Duplass: Well, we were lucky enough that Kevin’s “comeback” is happening organically as festivals seem to want him to play after the film. As far as my involvement is concerned, I’ve just become more comfortable with the fact that I am genuinely a part of the story. For me, it’s what happened is first a life experience that Kevin and I shared, and a movie second. So, once I truly embraced that and focused on Kevin and not the movie, I stopped worrying so much about whether I was following cinema rules or whatever. I guess it also helps that many people have commended my involvement — sort of the opposite of what I expected. The pats on the back were really nice, because I was worried when I started.

Filmmaker: After the Arizona Int’l Film Festival screening of Kevin we chatted briefly and I remember you mentioned your frustration with the fact that too many doc biopics follow someone famous rather than more obscure individuals. I don’t think that’s the case with foreign films (the outstanding Romanian doc The World According to Ion B. comes to mind), though you’re probably right in terms of English-language flicks. Can you talk more about this as it relates to Kevin?

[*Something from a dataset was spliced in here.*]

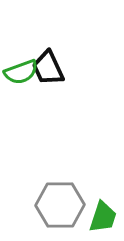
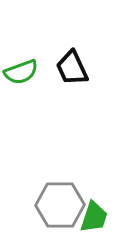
black trapezoid: moved 24 px right
green trapezoid: moved 9 px left
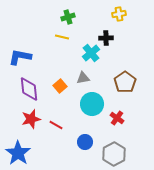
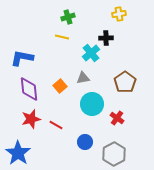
blue L-shape: moved 2 px right, 1 px down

Duplass: I think it has to do with my obsession with anonymous people, and their private lives, and what motivates them to do what they do. Even with our studio work with “famous” actors, we’re trying to represent real people, so it irks me sometimes that portrait docs about famous people are the ones that seem to get the most attention. That being said, I can’t complain too much because it gives me a niche to celebrate the unknowns. Kevin’s story is so moving and compelling, that to me it was a bonus that no one knew him. Because of that there’s more for them to discover.

Filmmaker: I also recall an audience member at the AIFF post-screening Q&A asking a loaded question about directing for Hollywood. I think you quite rightly took the high road in expressing your gratitude for the studio work that pays the bills and allows you to make a passion project like Kevin. So what do you think is the general feeling among indie filmmakers who shuttle back and forth to L.A. nowadays? Enthusiasm, resentment, resigned? All of the above?

Duplass: I think honestly it’s an ebb and flow. You make a studio movie, and all you want to do after is make a piece of art in your basement that nobody can judge until it’s done. And then when that little piece of art is done, and not many people saw it and it cost you ten grand, you’re pretty fired up when a studio comes knocking and wants to re-instate your health insurance and pay you a nice chunk of change to make something really cool. And honestly, there are some things I can’t do without studio help, like our latest film Jeff, Who Lives at Home.

Filmmaker: Kevin really is one of those rare 100% organic artists, which, unfortunately, a lot of problems in his life stem from. The world isn’t built for pure uncompromising souls. Are you at all worried that he won’t be able to handle a career revival? (Personally, I’m both entranced by and terrified for him, which I guess is another reason the film works so well!)

Duplass: I do worry about the 100% factor, as you so accurately call it, sometimes. But considering his demeanor when I found him compared to the spirited, excited, more confident person he is now, I don’t worry about it too much. He is extreme about employment, and I understand it. The way he describes it is, if the inspiration comes, and he’s at work, it’s too heartbreaking to miss out – and he’s not honoring his contract with the creative forces in the universe. So if he’s in creative mode, he needs to be 100% available. The good news is Kevin is solid, and if he ever needed to go back and get a job, he can do it no problem. That being said, I believe in him and want to support him, and am complicit in his attempt to do his music full time, so that’s why I’m pushing so hard to raise funds for his tour on Kickstarter.